In its 2020 semi-annual report, the PIAC notes that it was also unable to provide an update on the status of unutilised and unaccounted for ABFA funds, which stood at Ghs 1.5 billion.
For this reason, Noble Wadzah, chairman of PIAC, repeated his earlier call on Parliament to strengthen the committee’s oversight mandate on the Ministry of Finance.
“This is because the ministry’s persistent failure (fourth time) to provide half-year data on ABFA utilisation is not only adversely affecting the work of the committee, but is also eroding gains in the fight for transparency and accountability in the management and use of Ghana’s petroleum revenues for the benefit of citizens,” the chairman said in the report.
The ABFA is the portion of petroleum revenue used to support government’s budget.
The report also disclosed that the cumulative indebtedness to Ghana National Gas Company (GNGC) continued to increase to $942.26 million.
This, the report said, is as a result of the failure of GNGC’s customers to honour their obligations.
The Ghana Petroleum Fund reserves, according to the report, recorded a 24.1 percent reduction at the end of June 2020 compared with the same period of 2019.

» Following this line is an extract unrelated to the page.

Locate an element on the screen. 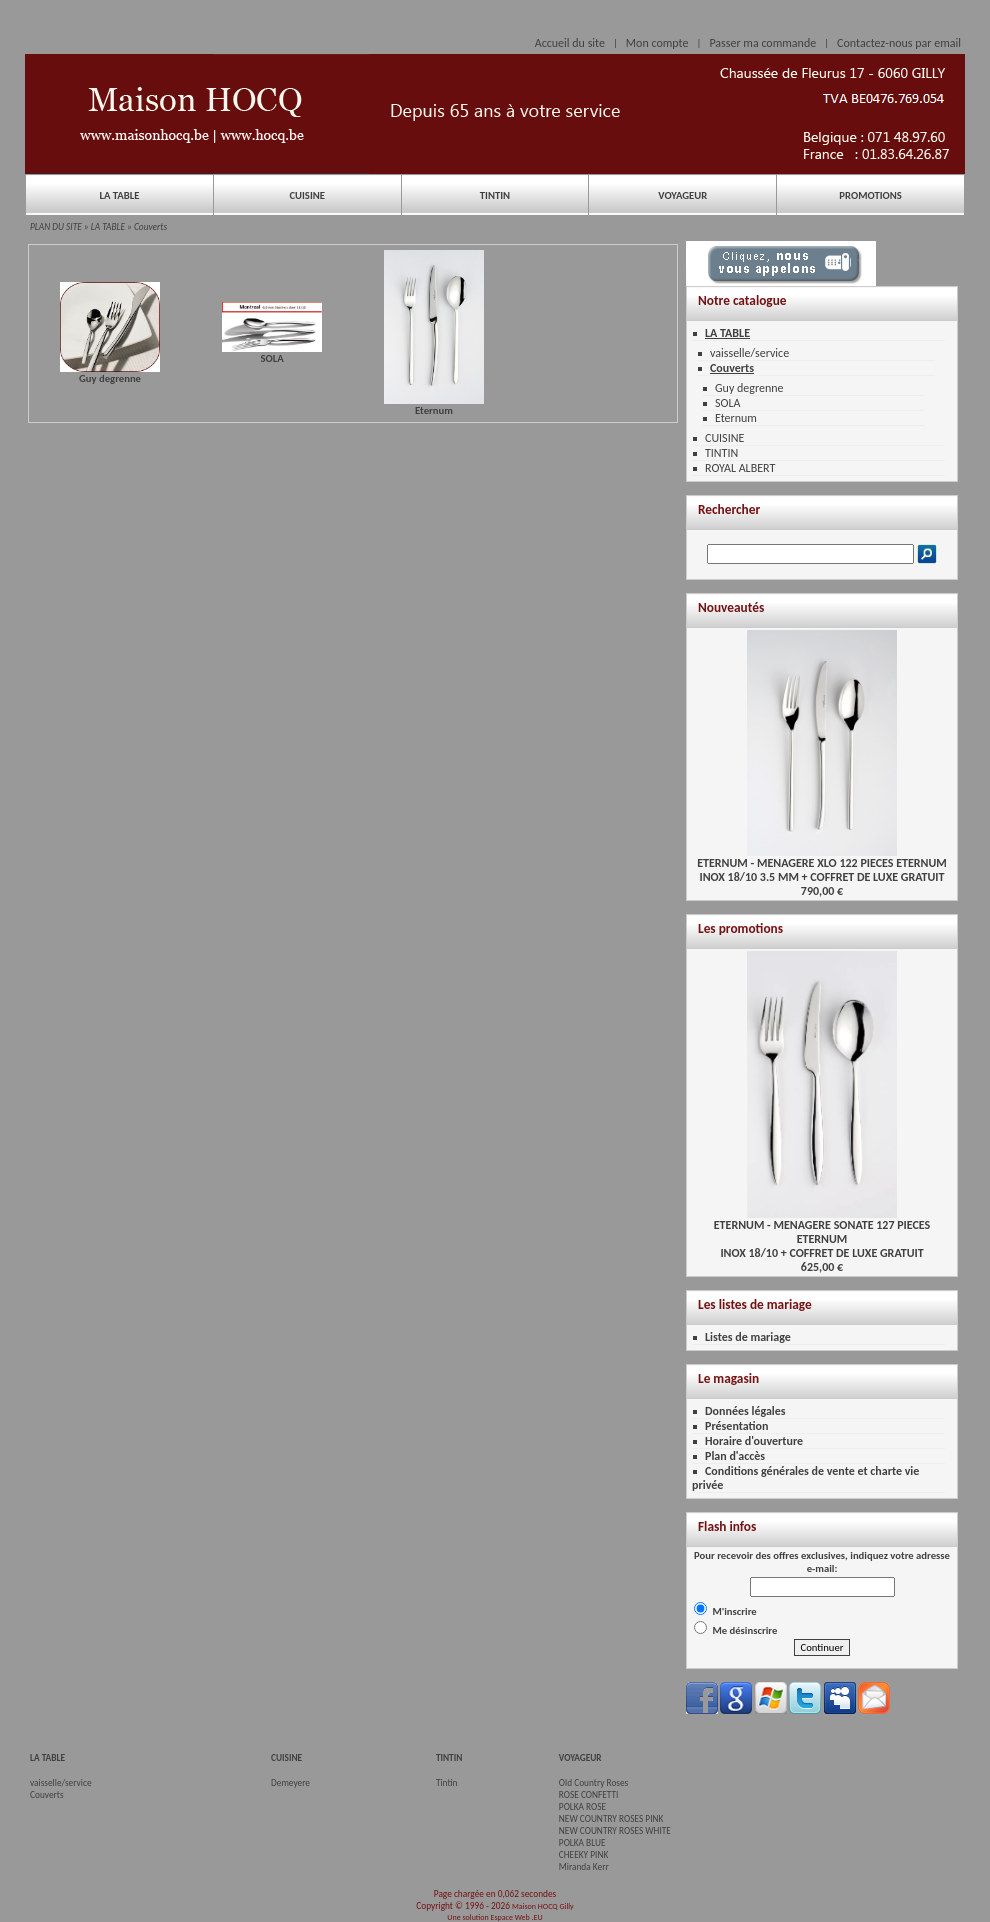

This was as a result of the lowered cap and subsequent withdrawals from the Ghana Stabilisation Fund (GSF).
“Consequently, the GSF yield reduced by 68.08 percent from that of the same period of 2019,” it added.
During the first half of 2020, cumulative raw gas production increased significantly by 65 percent, the highest recorded half-year volume of gas produced since 2010.
Total petroleum receipts in the Petroleum Holding Fund (PHF) in the same period stood at $322.57 million indicating a decline of 11.32 percent from a year ago.
According to PIAC, GNGC received $1.78 million under the Cash Waterfall Mechanism in order to address its indebtedness to the Ghana National Petroleum Corporation (GNPC) for gas supplied. However, the committee said there was no payment made to GNPC.
Consistently, the non-payment of gas revenue denies the PHF of its due entitlement, the committee added.
Meanwhile, the Committee also discovered that Ministry of Finance has still not paid some $50 million advanced to it by the GNPC in 2013 for the construction of the Western Corridor roads leading to the Atuabo Gas Processing Plant.
According to PIAC’s semi-annual report on the management of the nation’s petroleum revenues, a direction by the Finance Ministry to the GNPC to have the loan amount expunged from it books in 2018, was in accordance to the Earmarked Funds Capping and Realignment Act.
The directive by the Finance Ministry however, followed a promise by the Ministry that provision had been made by the Ministry in the 2019 Budget for the settlement of the loan to the GNPC.